En Calígula, la impresionante obra teatral de Albert Camus, cuando el emperador decide apoderarse de las herencias de todos los ciudadanos de Roma previa ejecución de los mismos, lo justifica de una manera clara y brutal: “Si el Tesoro tiene importancia, la vida humana no la tiene. La vida no vale nada, ya que el dinero lo es todo”. Resulta estremecedor observar el paisaje cotidiano de nuestra sociedad y los modelos que, cada vez más, prevalecen en las relaciones interpersonales, porque, sin distinción de clase, de nivel cultural o económico, pareciera que la idea de Calígula se impone con constancia, con prisa y sin pausa.

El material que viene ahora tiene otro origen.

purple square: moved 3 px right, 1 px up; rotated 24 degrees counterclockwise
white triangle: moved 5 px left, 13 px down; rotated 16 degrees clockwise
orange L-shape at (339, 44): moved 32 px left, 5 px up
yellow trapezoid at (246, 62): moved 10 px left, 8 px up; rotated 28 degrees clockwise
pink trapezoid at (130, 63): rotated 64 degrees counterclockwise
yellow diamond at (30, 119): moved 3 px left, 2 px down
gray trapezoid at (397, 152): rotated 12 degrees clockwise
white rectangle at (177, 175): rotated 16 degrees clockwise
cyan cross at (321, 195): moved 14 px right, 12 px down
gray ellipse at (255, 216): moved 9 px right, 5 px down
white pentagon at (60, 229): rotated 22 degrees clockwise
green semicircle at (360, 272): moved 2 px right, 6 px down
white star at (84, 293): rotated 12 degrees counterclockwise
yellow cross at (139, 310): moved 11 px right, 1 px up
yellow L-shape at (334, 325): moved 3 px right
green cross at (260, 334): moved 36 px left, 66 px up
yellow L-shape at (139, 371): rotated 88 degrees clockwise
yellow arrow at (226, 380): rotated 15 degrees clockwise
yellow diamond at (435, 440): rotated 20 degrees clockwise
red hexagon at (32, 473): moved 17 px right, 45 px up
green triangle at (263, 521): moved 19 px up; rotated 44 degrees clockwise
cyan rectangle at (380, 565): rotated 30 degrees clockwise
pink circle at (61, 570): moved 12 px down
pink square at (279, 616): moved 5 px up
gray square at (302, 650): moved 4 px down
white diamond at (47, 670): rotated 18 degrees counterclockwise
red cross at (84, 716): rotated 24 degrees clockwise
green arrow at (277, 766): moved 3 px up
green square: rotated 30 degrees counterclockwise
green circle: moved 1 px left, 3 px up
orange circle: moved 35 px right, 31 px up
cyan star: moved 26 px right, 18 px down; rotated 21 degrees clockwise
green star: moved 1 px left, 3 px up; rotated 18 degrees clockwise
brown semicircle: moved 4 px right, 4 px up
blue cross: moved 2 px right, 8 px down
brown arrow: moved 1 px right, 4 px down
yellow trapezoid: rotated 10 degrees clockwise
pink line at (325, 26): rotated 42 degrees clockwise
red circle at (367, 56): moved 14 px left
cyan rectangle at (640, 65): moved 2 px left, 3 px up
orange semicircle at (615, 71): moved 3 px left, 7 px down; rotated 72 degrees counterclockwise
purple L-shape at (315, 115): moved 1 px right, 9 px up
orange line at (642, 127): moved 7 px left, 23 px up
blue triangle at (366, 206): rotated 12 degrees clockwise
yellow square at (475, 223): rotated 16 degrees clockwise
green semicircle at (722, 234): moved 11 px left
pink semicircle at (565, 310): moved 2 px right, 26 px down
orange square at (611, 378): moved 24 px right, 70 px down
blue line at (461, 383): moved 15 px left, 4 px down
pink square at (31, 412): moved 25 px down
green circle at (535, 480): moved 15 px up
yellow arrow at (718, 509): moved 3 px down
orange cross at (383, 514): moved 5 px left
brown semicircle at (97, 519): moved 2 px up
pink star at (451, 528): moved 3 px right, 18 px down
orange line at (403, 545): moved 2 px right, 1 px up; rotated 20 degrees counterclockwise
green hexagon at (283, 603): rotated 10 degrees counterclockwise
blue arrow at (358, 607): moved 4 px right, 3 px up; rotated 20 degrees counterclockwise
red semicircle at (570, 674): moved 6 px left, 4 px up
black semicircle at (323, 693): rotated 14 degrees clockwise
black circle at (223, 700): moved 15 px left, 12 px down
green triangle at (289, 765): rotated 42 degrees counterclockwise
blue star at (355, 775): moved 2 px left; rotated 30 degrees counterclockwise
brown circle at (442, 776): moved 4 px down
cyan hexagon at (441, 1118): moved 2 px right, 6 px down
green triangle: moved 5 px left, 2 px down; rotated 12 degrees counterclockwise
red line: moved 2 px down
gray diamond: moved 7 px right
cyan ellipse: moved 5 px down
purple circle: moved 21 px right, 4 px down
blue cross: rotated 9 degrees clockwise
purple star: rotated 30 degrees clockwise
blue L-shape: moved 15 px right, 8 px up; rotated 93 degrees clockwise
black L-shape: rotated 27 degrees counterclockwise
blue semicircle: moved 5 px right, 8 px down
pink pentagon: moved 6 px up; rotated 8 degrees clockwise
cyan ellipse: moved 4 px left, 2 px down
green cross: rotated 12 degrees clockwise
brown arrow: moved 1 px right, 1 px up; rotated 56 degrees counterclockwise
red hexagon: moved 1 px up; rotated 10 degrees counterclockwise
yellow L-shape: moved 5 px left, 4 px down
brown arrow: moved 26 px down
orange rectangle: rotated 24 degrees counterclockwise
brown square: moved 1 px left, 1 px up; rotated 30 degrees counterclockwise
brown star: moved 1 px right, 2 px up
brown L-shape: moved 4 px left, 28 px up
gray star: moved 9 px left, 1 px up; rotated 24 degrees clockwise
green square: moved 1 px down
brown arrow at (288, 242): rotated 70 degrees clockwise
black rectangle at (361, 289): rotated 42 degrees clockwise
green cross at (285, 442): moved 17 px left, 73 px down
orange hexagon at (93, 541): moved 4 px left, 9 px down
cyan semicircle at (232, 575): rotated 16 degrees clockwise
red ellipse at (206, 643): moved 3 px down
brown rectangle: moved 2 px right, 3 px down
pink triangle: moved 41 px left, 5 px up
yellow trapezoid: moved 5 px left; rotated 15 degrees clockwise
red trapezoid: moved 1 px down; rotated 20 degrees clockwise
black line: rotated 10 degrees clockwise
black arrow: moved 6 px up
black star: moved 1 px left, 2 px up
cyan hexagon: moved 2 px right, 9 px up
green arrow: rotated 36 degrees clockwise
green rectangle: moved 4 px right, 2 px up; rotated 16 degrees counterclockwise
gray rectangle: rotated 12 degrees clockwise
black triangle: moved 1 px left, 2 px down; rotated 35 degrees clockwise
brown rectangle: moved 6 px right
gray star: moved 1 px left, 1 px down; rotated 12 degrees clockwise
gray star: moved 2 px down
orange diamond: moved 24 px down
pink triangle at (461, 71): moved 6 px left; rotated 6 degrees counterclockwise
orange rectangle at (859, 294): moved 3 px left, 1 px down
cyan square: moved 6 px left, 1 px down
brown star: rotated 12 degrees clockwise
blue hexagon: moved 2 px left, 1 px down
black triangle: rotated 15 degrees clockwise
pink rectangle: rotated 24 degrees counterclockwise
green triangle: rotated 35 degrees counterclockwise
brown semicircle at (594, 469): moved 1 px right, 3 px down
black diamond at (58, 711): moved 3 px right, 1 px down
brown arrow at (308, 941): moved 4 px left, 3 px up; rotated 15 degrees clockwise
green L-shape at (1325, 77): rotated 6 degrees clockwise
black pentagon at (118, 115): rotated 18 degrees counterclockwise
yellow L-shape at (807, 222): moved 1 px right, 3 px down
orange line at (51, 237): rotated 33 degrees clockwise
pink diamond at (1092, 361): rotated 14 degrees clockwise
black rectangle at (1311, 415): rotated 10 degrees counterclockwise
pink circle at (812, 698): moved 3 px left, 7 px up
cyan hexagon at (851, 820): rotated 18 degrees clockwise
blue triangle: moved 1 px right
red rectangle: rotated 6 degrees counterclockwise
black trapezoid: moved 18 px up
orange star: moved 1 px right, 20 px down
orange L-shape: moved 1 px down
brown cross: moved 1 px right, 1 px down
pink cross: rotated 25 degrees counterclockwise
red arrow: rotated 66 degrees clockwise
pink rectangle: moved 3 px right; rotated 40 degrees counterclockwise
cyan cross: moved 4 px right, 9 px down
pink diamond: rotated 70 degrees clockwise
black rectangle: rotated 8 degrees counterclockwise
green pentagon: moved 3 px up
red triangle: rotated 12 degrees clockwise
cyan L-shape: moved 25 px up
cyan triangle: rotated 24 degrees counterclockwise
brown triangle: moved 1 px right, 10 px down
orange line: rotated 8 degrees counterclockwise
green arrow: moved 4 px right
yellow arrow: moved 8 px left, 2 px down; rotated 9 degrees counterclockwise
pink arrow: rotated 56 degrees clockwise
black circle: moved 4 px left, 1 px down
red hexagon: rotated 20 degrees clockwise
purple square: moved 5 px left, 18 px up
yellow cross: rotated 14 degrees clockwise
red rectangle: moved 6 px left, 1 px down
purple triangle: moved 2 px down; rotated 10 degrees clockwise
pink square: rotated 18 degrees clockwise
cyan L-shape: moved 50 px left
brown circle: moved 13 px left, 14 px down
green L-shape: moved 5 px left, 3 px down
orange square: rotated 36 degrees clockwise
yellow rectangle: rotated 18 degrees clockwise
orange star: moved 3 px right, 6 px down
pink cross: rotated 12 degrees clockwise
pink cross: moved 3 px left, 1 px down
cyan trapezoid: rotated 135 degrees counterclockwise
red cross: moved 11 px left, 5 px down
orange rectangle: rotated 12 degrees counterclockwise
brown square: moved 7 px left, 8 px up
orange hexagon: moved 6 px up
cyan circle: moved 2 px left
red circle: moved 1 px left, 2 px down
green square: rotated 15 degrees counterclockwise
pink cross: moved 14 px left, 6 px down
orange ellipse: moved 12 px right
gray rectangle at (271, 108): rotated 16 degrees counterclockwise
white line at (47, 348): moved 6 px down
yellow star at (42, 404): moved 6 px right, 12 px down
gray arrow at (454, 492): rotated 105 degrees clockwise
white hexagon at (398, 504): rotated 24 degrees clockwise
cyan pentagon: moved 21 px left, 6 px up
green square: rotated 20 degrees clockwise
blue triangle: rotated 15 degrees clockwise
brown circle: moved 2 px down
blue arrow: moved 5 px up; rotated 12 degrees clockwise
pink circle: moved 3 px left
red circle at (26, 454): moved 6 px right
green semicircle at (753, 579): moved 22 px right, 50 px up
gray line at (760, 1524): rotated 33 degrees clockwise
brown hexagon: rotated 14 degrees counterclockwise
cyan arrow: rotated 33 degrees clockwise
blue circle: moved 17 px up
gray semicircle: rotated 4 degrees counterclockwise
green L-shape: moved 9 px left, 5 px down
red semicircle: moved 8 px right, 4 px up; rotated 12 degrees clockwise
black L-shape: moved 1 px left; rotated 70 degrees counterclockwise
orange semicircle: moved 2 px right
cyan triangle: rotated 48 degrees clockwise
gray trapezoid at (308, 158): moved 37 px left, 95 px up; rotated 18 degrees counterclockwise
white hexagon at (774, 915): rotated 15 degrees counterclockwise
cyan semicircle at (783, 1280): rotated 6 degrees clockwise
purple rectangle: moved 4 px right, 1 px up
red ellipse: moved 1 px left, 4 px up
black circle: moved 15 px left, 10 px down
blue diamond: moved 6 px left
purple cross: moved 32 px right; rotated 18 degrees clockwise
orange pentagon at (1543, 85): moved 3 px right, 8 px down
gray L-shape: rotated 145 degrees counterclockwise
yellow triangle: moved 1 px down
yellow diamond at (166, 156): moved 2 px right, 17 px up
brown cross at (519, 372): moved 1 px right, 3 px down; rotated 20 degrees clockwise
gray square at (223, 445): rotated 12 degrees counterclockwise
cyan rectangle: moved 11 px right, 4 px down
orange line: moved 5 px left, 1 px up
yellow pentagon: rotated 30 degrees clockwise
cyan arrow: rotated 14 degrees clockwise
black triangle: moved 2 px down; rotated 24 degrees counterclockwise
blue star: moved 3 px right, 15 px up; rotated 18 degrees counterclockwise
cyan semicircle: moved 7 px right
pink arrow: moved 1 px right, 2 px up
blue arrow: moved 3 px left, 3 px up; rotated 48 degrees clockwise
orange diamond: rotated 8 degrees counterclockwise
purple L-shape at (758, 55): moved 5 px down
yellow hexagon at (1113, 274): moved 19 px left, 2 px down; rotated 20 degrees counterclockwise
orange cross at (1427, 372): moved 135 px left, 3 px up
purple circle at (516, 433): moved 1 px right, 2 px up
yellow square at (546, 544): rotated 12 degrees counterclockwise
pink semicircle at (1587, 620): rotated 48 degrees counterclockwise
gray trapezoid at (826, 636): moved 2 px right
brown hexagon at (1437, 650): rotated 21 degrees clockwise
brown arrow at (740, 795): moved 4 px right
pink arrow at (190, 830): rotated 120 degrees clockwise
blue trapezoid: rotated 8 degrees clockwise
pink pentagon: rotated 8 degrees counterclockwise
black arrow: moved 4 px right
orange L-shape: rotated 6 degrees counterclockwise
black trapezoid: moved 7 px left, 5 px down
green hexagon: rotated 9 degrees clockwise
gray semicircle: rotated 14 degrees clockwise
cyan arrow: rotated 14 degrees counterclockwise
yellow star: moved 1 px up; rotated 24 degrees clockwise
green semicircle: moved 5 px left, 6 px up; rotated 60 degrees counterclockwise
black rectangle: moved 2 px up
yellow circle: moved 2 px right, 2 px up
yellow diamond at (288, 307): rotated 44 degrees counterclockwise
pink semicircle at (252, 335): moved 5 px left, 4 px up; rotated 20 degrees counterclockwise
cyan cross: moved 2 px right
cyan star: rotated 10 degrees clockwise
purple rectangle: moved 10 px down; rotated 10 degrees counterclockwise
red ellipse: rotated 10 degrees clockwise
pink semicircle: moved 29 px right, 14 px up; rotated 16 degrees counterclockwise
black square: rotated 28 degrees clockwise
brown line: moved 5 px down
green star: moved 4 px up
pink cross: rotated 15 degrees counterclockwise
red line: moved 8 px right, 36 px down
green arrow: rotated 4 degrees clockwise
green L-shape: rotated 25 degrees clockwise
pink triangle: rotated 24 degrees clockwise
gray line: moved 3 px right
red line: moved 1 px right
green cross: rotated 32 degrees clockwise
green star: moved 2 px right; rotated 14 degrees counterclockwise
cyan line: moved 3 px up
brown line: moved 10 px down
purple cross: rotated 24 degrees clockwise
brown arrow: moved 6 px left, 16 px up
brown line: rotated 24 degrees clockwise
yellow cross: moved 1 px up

Vuelvo a Frankl. Él sostenía que era la conciencia el órgano que podría guiar al hombre en la búsqueda del sentido, que en ella reside la capacidad “de percibir totalidades de sentido en situaciones concretas de la vida”. Para ello debe estar despierta. En estos días sombríos es importante no seguir adormeciendo a la conciencia bajo torrentes de declamaciones. Esto no sólo vale para políticos, educadores, profesionales y funcionarios. También para cada uno, cada hombre, cada mujer, cada padre, cada madre, en su espacio más propio, íntimo y cotidiano. Si no, los trágicos gritos que quedan como eco de las tragedias no naturales en el mundo que habitamos no bastarán para interrumpir el festival de sinsentido y vacío en el que baila una sociedad que, dos mil años después, podría volver a tener a Calígula como líder y mentor. Si de veras creemos que vamos a enseñar valores, empecemos por vivirlos. Aquí y ahora.